• Aim of the task
Restate all data exactly. No images.

---- Available records

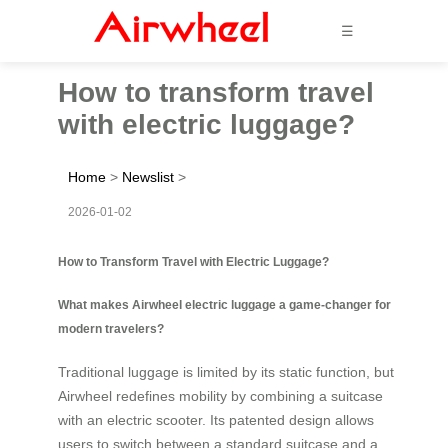
☰
How to transform travel
with electric luggage?
Home
>
Newslist
>
2026-01-02
How to Transform Travel with Electric Luggage?
What makes Airwheel electric luggage a game-changer for
modern travelers?
Traditional luggage is limited by its static function, but
Airwheel redefines mobility by combining a suitcase
with an electric scooter. Its patented design allows
users to switch between a standard suitcase and a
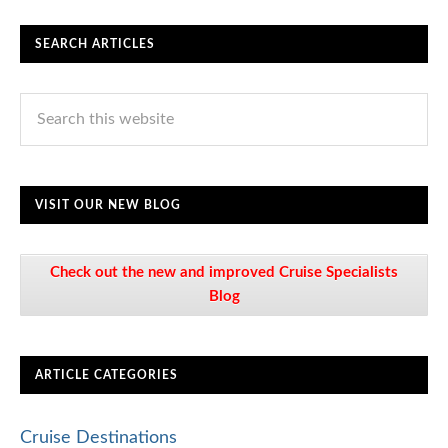
SEARCH ARTICLES
VISIT OUR NEW BLOG
Check out the new and improved Cruise Specialists
Blog
ARTICLE CATEGORIES
Cruise Destinations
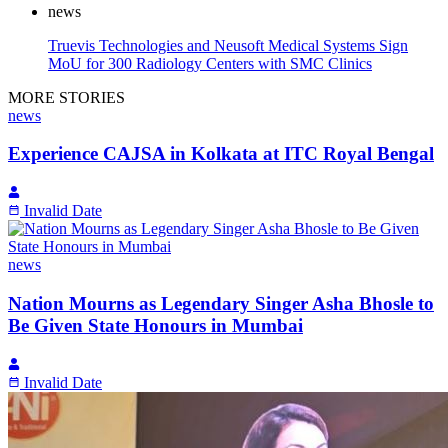
news
Truevis Technologies and Neusoft Medical Systems Sign
MoU for 300 Radiology Centers with SMC Clinics
MORE STORIES
news
Experience CAJSA in Kolkata at ITC Royal Bengal
Invalid Date
news
Nation Mourns as Legendary Singer Asha Bhosle to
Be Given State Honours in Mumbai
Invalid Date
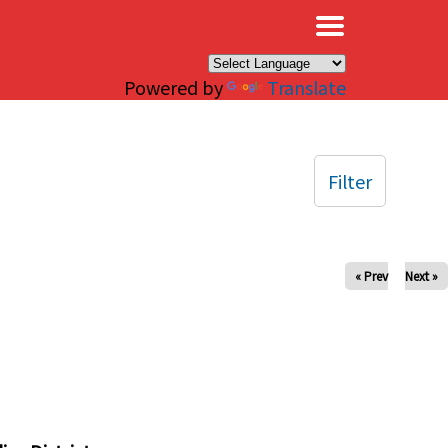
×
Powered by
Translate
Filter
« Prev
Next »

--------

• Written answer
☰
How to transform travel
with electric luggage?
Home
>
Newslist
>
2026-01-02
How to Transform Travel with Electric Luggage?
What makes Airwheel electric luggage a game-changer for
modern travelers?
Traditional luggage is limited by its static function, but
Airwheel redefines mobility by combining a suitcase
with an electric scooter. Its patented design allows
users to switch between a standard suitcase and a
SEARCH ARTICLES
VISIT OUR NEW BLOG
Check out the new and improved Cruise Specialists
Blog
ARTICLE CATEGORIES
Cruise Destinations
news
Truevis Technologies and Neusoft Medical Systems Sign
MoU for 300 Radiology Centers with SMC Clinics
MORE STORIES
news
Experience CAJSA in Kolkata at ITC Royal Bengal
Invalid Date
news
Nation Mourns as Legendary Singer Asha Bhosle to
Be Given State Honours in Mumbai
Invalid Date
×
Powered by
Translate
Filter
« Prev
Next »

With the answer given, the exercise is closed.